- Work to be completed:
Check every line of the entries below for "Sarasate", and copy the lines that have it.

↓

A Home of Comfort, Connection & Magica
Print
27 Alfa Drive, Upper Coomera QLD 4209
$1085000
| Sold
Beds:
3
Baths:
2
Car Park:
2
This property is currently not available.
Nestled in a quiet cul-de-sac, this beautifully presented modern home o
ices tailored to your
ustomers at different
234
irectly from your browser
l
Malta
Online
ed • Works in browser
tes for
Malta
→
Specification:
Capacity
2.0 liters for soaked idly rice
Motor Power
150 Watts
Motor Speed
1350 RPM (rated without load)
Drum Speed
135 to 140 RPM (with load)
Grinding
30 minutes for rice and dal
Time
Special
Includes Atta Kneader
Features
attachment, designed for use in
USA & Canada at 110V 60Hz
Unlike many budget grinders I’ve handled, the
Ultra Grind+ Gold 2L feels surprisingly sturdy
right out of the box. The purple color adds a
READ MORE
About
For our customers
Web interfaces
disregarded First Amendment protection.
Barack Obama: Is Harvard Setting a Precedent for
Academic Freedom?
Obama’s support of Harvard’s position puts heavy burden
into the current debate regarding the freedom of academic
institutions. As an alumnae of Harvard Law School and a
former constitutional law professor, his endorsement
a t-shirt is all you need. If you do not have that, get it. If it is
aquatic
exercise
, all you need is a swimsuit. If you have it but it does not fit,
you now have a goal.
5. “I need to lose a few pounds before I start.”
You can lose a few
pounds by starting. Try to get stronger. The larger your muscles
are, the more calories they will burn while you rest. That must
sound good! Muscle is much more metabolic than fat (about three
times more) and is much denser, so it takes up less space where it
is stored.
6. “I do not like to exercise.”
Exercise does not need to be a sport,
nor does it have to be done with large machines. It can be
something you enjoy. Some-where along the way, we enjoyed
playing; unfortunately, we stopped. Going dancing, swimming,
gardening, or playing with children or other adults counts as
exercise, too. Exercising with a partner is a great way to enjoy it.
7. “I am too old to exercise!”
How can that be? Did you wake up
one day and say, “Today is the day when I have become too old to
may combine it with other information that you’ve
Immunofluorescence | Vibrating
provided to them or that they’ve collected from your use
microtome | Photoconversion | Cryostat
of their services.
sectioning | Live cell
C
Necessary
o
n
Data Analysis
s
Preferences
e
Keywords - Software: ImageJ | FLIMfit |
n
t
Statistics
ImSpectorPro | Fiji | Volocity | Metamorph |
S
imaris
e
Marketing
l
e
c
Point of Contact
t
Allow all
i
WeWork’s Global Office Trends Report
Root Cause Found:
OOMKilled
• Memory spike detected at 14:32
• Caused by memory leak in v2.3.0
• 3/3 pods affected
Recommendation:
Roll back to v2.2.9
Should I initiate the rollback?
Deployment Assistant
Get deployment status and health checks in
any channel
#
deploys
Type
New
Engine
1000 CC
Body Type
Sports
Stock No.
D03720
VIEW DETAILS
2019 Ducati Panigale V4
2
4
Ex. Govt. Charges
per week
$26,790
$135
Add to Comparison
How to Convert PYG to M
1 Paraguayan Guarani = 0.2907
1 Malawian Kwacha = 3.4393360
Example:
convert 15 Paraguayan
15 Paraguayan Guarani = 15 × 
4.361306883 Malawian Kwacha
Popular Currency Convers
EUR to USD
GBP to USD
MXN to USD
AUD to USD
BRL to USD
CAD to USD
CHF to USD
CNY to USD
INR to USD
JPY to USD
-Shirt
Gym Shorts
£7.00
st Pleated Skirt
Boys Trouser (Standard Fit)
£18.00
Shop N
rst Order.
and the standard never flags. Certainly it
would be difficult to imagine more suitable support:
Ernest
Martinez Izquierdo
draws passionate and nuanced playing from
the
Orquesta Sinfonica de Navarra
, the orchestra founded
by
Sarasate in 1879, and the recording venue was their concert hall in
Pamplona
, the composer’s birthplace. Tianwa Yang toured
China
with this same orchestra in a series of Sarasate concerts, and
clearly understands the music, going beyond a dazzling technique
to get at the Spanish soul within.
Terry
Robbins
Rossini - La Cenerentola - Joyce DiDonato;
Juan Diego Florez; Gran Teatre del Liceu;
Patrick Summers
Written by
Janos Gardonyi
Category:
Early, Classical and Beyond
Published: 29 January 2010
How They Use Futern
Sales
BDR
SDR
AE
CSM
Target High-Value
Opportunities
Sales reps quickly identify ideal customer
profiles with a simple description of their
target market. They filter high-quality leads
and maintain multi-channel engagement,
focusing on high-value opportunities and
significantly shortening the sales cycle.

↑

- Task solution:
Sarasate in 1879, and the recording venue was their concert hall in
with this same orchestra in a series of Sarasate concerts, and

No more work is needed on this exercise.